RBC analysis


Impedance-based hematologic analyzers allow red blood cells (RBC) to pass through an aperture containing an electrical current. As the RBC move through the current, they add resistance and change the amplitude of the resistance measurement or pulse. Each pulse (change in amplitude) is counted as a RBC, whereas the degree of change in amplitude is a measure of the size (volume) of the RBC with smaller RBC causing less resistance and a lower amplitude.
Laser-based hematologic analyzers allow RBC to pass through in single file through a flow cell containing a laser. As the RBC passes through the laser, it is counted as an event (providing a RBC count) but it also scatters the laser light. Two detectors can measure the scattered light. The first is the forward scatter or low angle light scatter detector, which measures light scattered in a forward direction, which is a reflection of RBC size (more specifically, volume). From the detected laser light, a mean RBC volume (MCV) can be measured and a frequency distribution curve of RBC volume constructed. This is similar to how an impedance analyzer measures RBC volume, although the latter uses change in amplitude of an electrical current. The second type of detector is a side scatter or high angle light scatter detector, which measured light scattered sideways by the RBC. The degree of light scatter is dependent on the complexity or hemoglobin content of the individual RBC and is reported as the corpuscular or cellular hemoglobin (CH in pg) and mean corpuscular hemoglobin concentration (CHCM in g/dL). A frequency distribution curve of laser-measured hemoglobin concentration is also generated. A smaller RBC will scatter less light in a forward direction, resulting in a lower volume. A RBC with less hemoglobin will scatter less light in a side direction, resulting in a lower CH and CHCM (e.g. iron deficient RBC). Measurement of side scatter requires that the RBC is intact, i.e. if the RBC are lysed with intravascular hemolysis or artifactual in vitro hemolysis, the hemoglobin within the RBC cannot be measured. This cellular hemoglobin measurement cannot be done with an impedance-based analyzer. The CH is converted to a calculated or cellular hemoglobin, using the following formula:
Calculated or cellular hemoglobin = (CHCM x RBC x MCV) divided by 1000 or (CHCM x HCT) divided by 1000.
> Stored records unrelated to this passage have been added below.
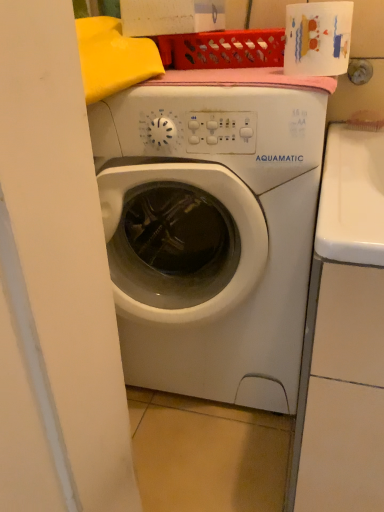 Identify the location of white matte washing machine at center. (212, 228).

Image resolution: width=384 pixels, height=512 pixels. What do you see at coordinates (212, 228) in the screenshot?
I see `white matte washing machine at center` at bounding box center [212, 228].

At what (x,y) coordinates should I click in order to perform the action: click on white glossy toilet paper at upper right. Please return your answer as a coordinate pair (x, y). This screenshot has height=512, width=384. Looking at the image, I should click on (318, 38).

Describe the element at coordinates (318, 38) in the screenshot. I see `white glossy toilet paper at upper right` at that location.

I want to click on white matte washing machine at center, so click(212, 228).

Considering the positions of objects white matte washing machine at center and white glossy toilet paper at upper right in the image provided, who is more to the right, white matte washing machine at center or white glossy toilet paper at upper right?

white glossy toilet paper at upper right.

Is white matte washing machine at center positioned in front of white glossy toilet paper at upper right?

Yes, the depth of white matte washing machine at center is less than that of white glossy toilet paper at upper right.

Is point (186, 336) less distant than point (337, 56)?

That is False.

From the image's perspective, is white matte washing machine at center positioned above or below white glossy toilet paper at upper right?

From the image's perspective, white matte washing machine at center appears below white glossy toilet paper at upper right.

From a real-world perspective, is white matte washing machine at center on white glossy toilet paper at upper right?

No, from a real-world perspective, white matte washing machine at center is not above white glossy toilet paper at upper right.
This cellular hemoglobin reflects the amount of hemoglobin in intact RBC. On our hemograms, we provide values for calculated hemoglobin, CH and CHCM instead of the more typical hemoglobin (measured directly after lysis of RBC with spectrophotometric measurement of the released hemoglobin at a specific wavelength) and related indices MCH and MCHC (which are calculated from the directly measured hemoglobin) in cases of lipemia. This is because the hemoglobin is falsely increased in proportion to the HCT and RBC count in these settings, resulting in falsely high MCH and MCHC. We may also report these values intermittently in individual animals, if other variables (agglutination, in vivo hemolysis) falsely increases the MCH and MCHC.